As someone who got their PhD and then did a year as post-doc in a high-impact periodontology lab, DO NOT underestimate the time and shear determination it takes to do a PhD. You're looking at about 50 hrs a week between experiments, literature searches, and writing if you want to publish in a journal that's not garbage. Additionally, most dental research journals are horrid, and I'm not trying to flex nuts or anything, it's just the truth.
Doing your PhD is nothing like undergrad research and one really needs a great deal of self discipline to finish on time since you're being trained as an independent researcher. Hell, sometimes it's just luck!

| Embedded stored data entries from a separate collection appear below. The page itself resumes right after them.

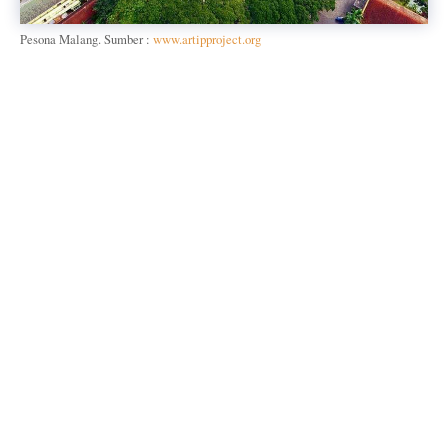
Pesona Malang. Sumber :
www.artipproject.org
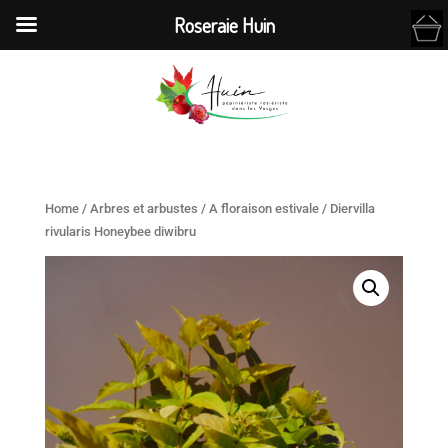
Roseraie Huin
Home
/
Arbres et arbustes
/
A floraison estivale
/ Diervilla
rivularis Honeybee diwibru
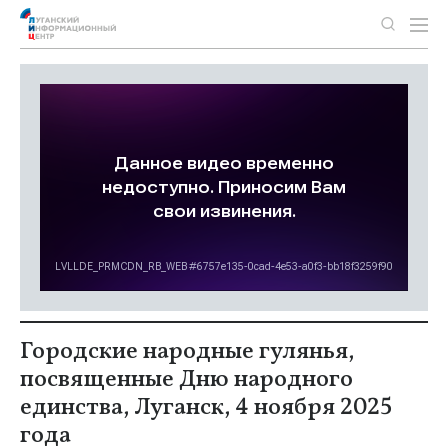
Городские народные гулянья,
посвященные Дню народного
единства, Луганск, 4 ноября 2025
года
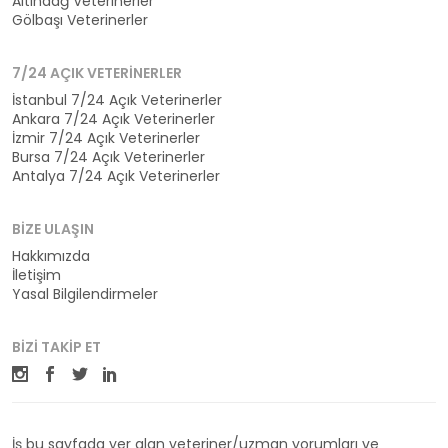
Altındağ Veterinerler
Gölbaşı Veterinerler
7/24 AÇIK VETERINERLER
İstanbul 7/24 Açık Veterinerler
Ankara 7/24 Açık Veterinerler
İzmir 7/24 Açık Veterinerler
Bursa 7/24 Açık Veterinerler
Antalya 7/24 Açık Veterinerler
BIZE ULAŞIN
Hakkımızda
İletişim
Yasal Bilgilendirmeler
BIZI TAKIP ET
İş bu sayfada yer alan veteriner/uzman yorumları ve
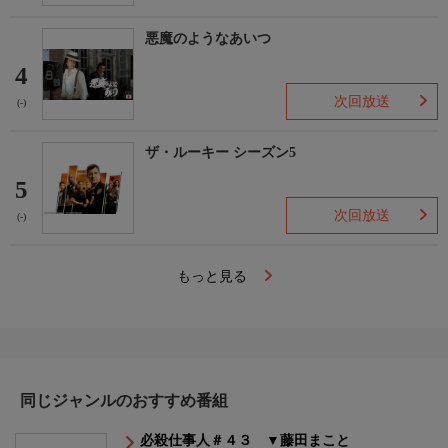
悪魔のようなあいつ
4
次回放送
(-)
ザ・ルーキー シーズン5
5
次回放送
(-)
もっと見る
同じジャンルのおすすめ番組
必殺仕事人＃４３ ▼藤田まこと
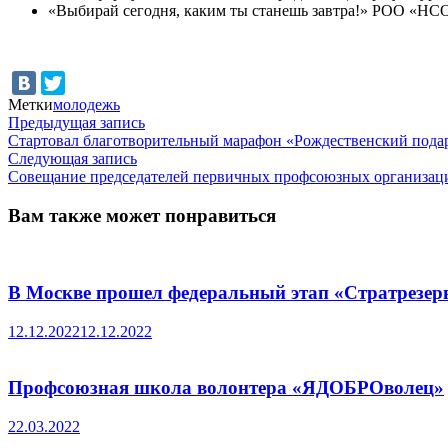
«Выбирай сегодня, каким ты станешь завтра!» РОО «НСО
Метки
молодежь
Навигация
Предыдущая
Предыдущая запись
запись:
Стартовал благотворительный марафон «Рождественский пода
по
Следующая
Следующая запись
записям
запись:
Совещание председателей первичных профсоюзных организаци
Вам также может понравиться
В Москве прошел федеральный этап «Стратрезер
12.12.2022
12.12.2022
Профсоюзная школа волонтера «ЯДОБРОволец»
22.03.2022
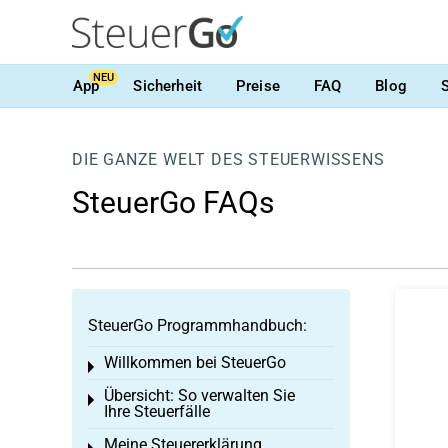
NEU
App
Sicherheit
Preise
FAQ
Blog
DIE GANZE WELT DES STEUERWISSENS
SteuerGo FAQs
SteuerGo Programmhandbuch:
Willkommen bei SteuerGo
Toggle menu
Übersicht: So verwalten Sie
Toggle menu
Ihre Steuerfälle
Meine Steuererklärung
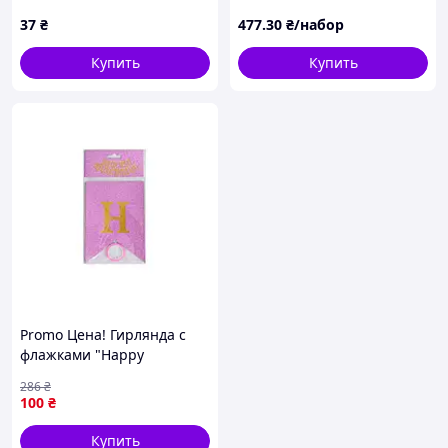
5955(Biege) бежевый
элементов декора)
37
₴
477
.30
₴/набор
Купить
Купить
Promo Цена! Гирлянда с
флажками "Happy
Birthday" MK 5955(Pink)
286
₴
розовый - только на
100
₴
ZaGrosh.com.ua
Купить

I lost atleast 7 weeks one summer because there was a H. pylori outbreak at Charles River and they had to start my KO mouse line all over again. I even waited two months for one of my my gingivalis antibodies because our cell culture facility got a mycoplasma infection and killed everyones hybridomas.
Why do I mention this? Because some days you just want to say, "F*ck This!" and walk out of lab. Call me a masochist, but it's the love of research that kept getting me out of bed the very next day. If you don't truly LOVE research, doing a DDS/PhD is a very poor decision, regardless of how many loans you might have. The funding situation for academic research in this country is awful, and I believe the lowest in history (if you account for inflation). In my experience from talking with associate-professors, your pay is also tied to the amount of grant money you bring in.